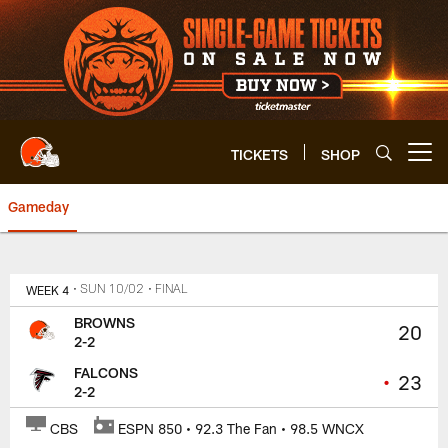
Skip
to
main
content
TICKETS
SHOP
Open menu button
Gameday
Browns at Falcons | Cleveland 
WEEK 4
• SUN 10/02
• FINAL
BROWNS
20
2-2
FALCONS
•
23
2-2
CBS
ESPN 850 • 92.3 The Fan • 98.5 WNCX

——————————

» **Exercise goal**: Omit each image and transcribe the remaining records word for word.

» **Solution for this problem**:
Skip
to
main
content
TICKETS
SHOP
Open menu button
Gameday
Browns at Falcons | Cleveland 
WEEK 4
• SUN 10/02
• FINAL
BROWNS
20
2-2
FALCONS
•
23
2-2
CBS
ESPN 850 • 92.3 The Fan • 98.5 WNCX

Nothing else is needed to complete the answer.